Barclays rose 3.5 percent, HBOS was up 3.4 percent, Societe Generale gained 3.2 percent and BNP Paribas and Royal Bank of Scotland (RBS) added 2.7 percent each.
Dresdner Kleinwort upgraded RBS to "add" and Barclays to "hold," citing those stocks' "substantial underperformance." Both banks, however, "still face earnings headwinds," Dresdner said in a research note on UK banks.
"We focus on provisions, and find that some banks already discount very negative scenarios ... We do not expect a return to the early 1990s in terms of bad debts, as the economic environment is fundamentally different," Dresdner said.
The DJ Stoxx European bank index rose 0.9 percent.
Autos were the best performing sector with a gain of 2.5 percent. Daimler climbed 3.2 percent to 45.08 euros after unveiling plans to spend up to 6 billion euros ($9.31 billion) to repurchase 10 percent of its stock.
DZ Bank said the buyback "will help the sentiment especially after the weak share price performance in the past weeks," and saw scope for the stock reaching 48-50 euros in the short term.
A rise in the price of some base metals such as aluminium and steady precious metals helped miners, which were also boosted by a newspaper report that China's state-owned aluminium producer Chinalco was keen to buy a range of global resource assets and may consider raising its stake in Rio Tinto.
Rio Tinto rose 3.5 percent and BHP Billiton, which has bid more than $180 billion for Rio Tinto, firmed 3.8 percent.
Shares in Dutch chip equipment maker ASMInternational rose 9 percent after news that U.S. Applied Materials and private equity firm Francisco Partners have made an unsolicited bid worth up to $800 million for ASM's main business.

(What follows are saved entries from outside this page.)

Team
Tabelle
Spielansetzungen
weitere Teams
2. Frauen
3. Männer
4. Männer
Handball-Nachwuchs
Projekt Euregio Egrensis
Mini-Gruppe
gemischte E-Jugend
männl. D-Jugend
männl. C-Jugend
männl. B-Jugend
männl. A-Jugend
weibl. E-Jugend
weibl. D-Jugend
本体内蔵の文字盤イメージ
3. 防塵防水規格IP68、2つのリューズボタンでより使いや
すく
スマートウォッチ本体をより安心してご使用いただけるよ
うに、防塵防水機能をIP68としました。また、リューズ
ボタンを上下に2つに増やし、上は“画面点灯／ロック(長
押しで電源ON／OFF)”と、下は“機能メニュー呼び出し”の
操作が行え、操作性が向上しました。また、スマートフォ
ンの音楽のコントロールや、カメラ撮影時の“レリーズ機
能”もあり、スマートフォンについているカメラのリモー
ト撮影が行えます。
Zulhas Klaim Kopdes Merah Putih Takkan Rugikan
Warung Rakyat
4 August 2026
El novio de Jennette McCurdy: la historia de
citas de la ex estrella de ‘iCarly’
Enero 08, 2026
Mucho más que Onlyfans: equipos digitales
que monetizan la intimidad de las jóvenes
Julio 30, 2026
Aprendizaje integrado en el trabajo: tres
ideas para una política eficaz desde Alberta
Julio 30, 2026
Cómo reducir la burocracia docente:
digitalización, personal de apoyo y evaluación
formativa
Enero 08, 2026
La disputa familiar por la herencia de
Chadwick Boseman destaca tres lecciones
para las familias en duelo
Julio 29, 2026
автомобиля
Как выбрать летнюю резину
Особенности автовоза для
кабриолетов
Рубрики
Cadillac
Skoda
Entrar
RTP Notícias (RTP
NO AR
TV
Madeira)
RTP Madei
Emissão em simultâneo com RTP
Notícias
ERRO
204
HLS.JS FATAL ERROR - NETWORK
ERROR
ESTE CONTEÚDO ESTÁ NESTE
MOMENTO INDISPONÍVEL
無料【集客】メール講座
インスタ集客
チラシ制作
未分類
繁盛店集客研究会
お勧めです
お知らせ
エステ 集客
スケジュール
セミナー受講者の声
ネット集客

Swedish telecommunications equipment maker Ericsson rallied 3 percent. Its mobile phone joint venture with Japan's Sony, Sony Ericsson, forecast strong demand for the global handset industry in the second quarter and the second half of this year.

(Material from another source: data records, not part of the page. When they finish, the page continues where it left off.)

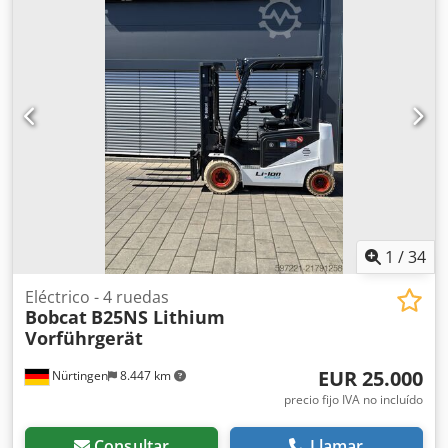
la batería:
51,2 V
, longitud de la horquilla:
1.150 mm
,
tamaño del neumático delantero:
18x7-6 weiss
, tamaño
del neumático trasero:
16x6-8 weiss
, peso total:
3.460 kg
,
5230052 Número de serie: OBA06-000030 Especificaciones
de la batería: 51,2 V, 277 Ah, de iones de litio. Dodpfx Ajzp
Tz Dsi Rock
1
/
34
Eléctrico - 4 ruedas
Bobcat
B25NS Lithium
Vorführgerät
EUR 25.000
Nürtingen
8.447 km
precio fijo IVA no incluído
Consultar
Llamar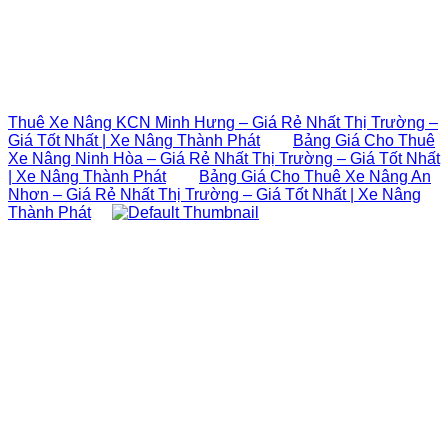
Thuê Xe Nâng KCN Minh Hưng – Giá Rẻ Nhất Thị Trường –
Giá Tốt Nhất | Xe Nâng Thành Phát
Bảng Giá Cho Thuê
Xe Nâng Ninh Hòa – Giá Rẻ Nhất Thị Trường – Giá Tốt Nhất
| Xe Nâng Thành Phát
Bảng Giá Cho Thuê Xe Nâng An
Nhơn – Giá Rẻ Nhất Thị Trường – Giá Tốt Nhất | Xe Nâng
Thành Phát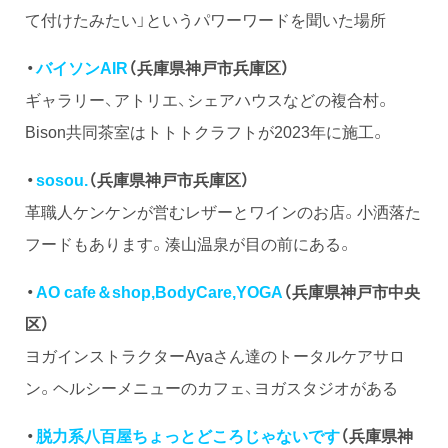
て付けたみたい」というパワーワードを聞いた場所
・
バイソンAIR
（兵庫県神戸市兵庫区）
ギャラリー、アトリエ、シェアハウスなどの複合村。
Bison共同茶室はトトトクラフトが2023年に施工。
・
sosou.
（兵庫県神戸市兵庫区）
革職人ケンケンが営むレザーとワインのお店。小洒落た
フードもあります。湊山温泉が目の前にある。
・
AO cafe＆shop,BodyCare,YOGA
（兵庫県神戸市中央
区）
ヨガインストラクターAyaさん達のトータルケアサロ
ン。ヘルシーメニューのカフェ、ヨガスタジオがある
・
脱力系八百屋ちょっとどころじゃないです
（兵庫県神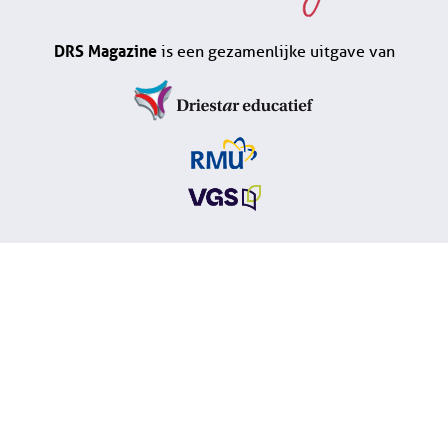
DRS Magazine
is een gezamenlijke uitgave van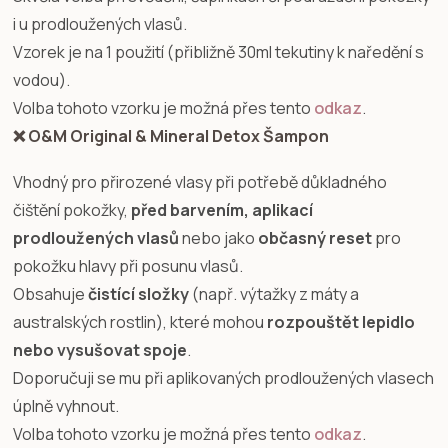
i u prodloužených vlasů.
Vzorek je na 1 použití (přibližně 30ml tekutiny k naředění s
vodou).
Volba tohoto vzorku je možná přes tento
odkaz
.
❌ O&M Original & Mineral Detox Šampon
Vhodný pro přirozené vlasy při potřebě důkladného
čištění pokožky,
před barvením, aplikací
prodloužených vlasů
nebo jako
občasný reset
pro
pokožku hlavy při posunu vlasů.
Obsahuje
čistící složky
(např. výtažky z máty a
australských rostlin), které mohou
rozpouštět lepidlo
nebo vysušovat spoje
.
Doporučuji se mu při aplikovaných prodloužených vlasech
úplně vyhnout.
Volba tohoto vzorku je možná přes tento
odkaz
.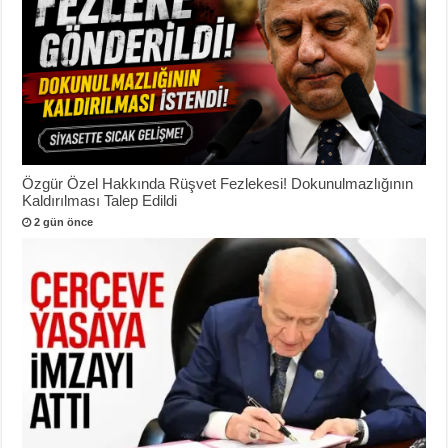
Özgür Özel Hakkında Rüşvet Fezlekesi! Dokunulmazlığının
Kaldırılması Talep Edildi
2 gün önce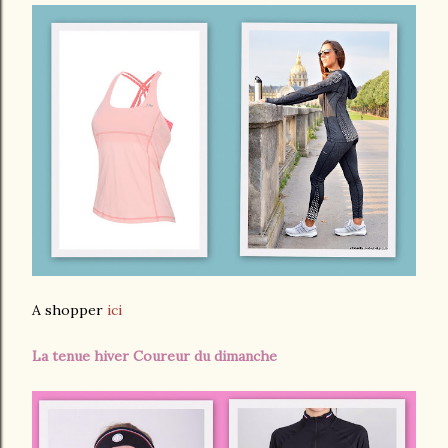
A shopper
ici
La tenue hiver Coureur du dimanche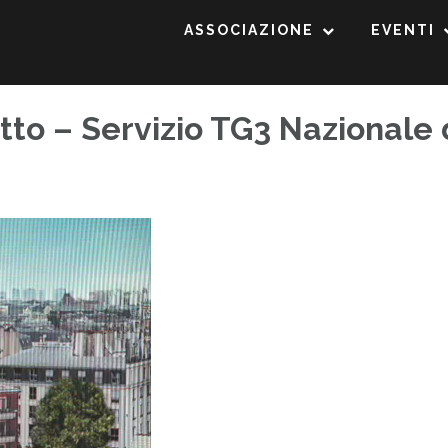
ASSOCIAZIONE
EVENTI
Cretto – Servizio TG3 Nazionale 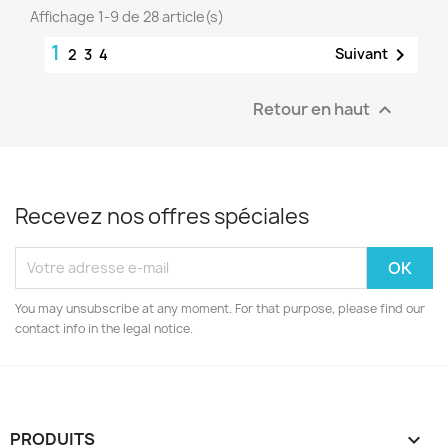
Affichage 1-9 de 28 article(s)
1

Suivant
2
3
4
Retour en haut

Recevez nos offres spéciales
You may unsubscribe at any moment. For that purpose, please find our
contact info in the legal notice.
PRODUITS
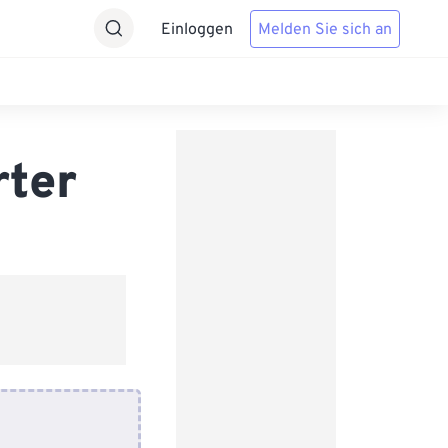
Einloggen
Melden Sie sich an
rter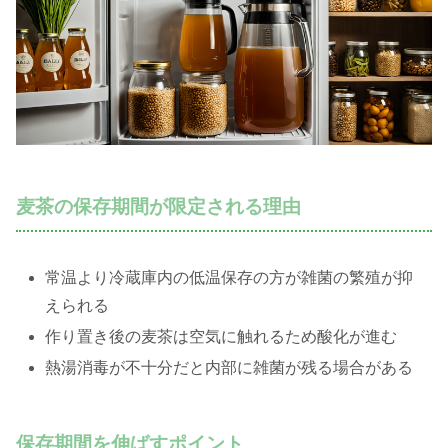
麦茶の保存期間が限定される理由
常温より冷蔵庫内の低温保存の方が雑菌の繁殖が抑
えられる
作り置き後の麦茶は空気に触れるため酸化が進む
熱湯消毒が不十分だと内部に雑菌が残る場合がある
保存期間を伸ばすポイント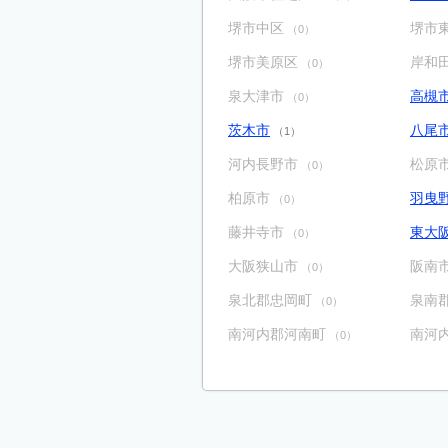
堺市中区
堺市
（0）
堺市美原区
岸和
（0）
泉大津市
高槻
（0）
茨木市
八尾
（1）
河内長野市
松原
（0）
柏原市
羽曳
（0）
藤井寺市
東大
（0）
大阪狭山市
阪南
（0）
泉北郡忠岡町
泉南
（0）
南河内郡河南町
南河
（0）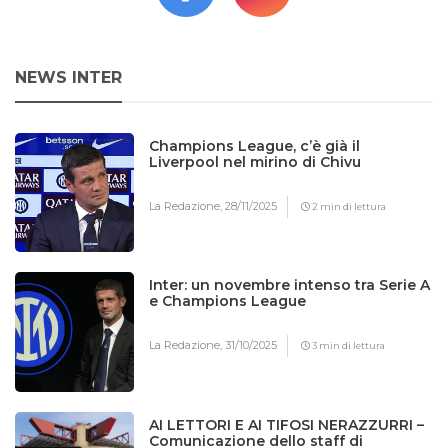
NEWS INTER
Champions League, c’è già il
Liverpool nel mirino di Chivu
La Redazione,
28/11/2025
2 min di lettura
Inter: un novembre intenso tra Serie A
e Champions League
La Redazione,
31/10/2025
3 min di lettura
AI LETTORI E AI TIFOSI NERAZZURRI –
Comunicazione dello staff di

Irish drugmaker Elan rose 5.7 percent after it said an intermediate trial of a drug for Alzheimer's disease supported an earlier decision to start final Phase III trials.
Shares in Britain's biggest hotel and restaurant operator, Whitbread, rose 4.3 percent to 1,270 pence after saying like-for-like sales across its businesses rose 7 percent in the 13 weeks to May 29.
"The company derives a defensive element from the potential for down-trading within the hotel sector towards its budget Premier Inn brand," Killik & Co said in a note, launching a "tactical buy" recommendation on the stock with a price target of 1,500 pence.
Among the day's leading losers, Coca-Cola Hellenic fell 8.7 percent after UBS and Morgan Stanley slashed their price targets for the stock in the wake of the soft drink bottling company's lowered 2008 profit guidance.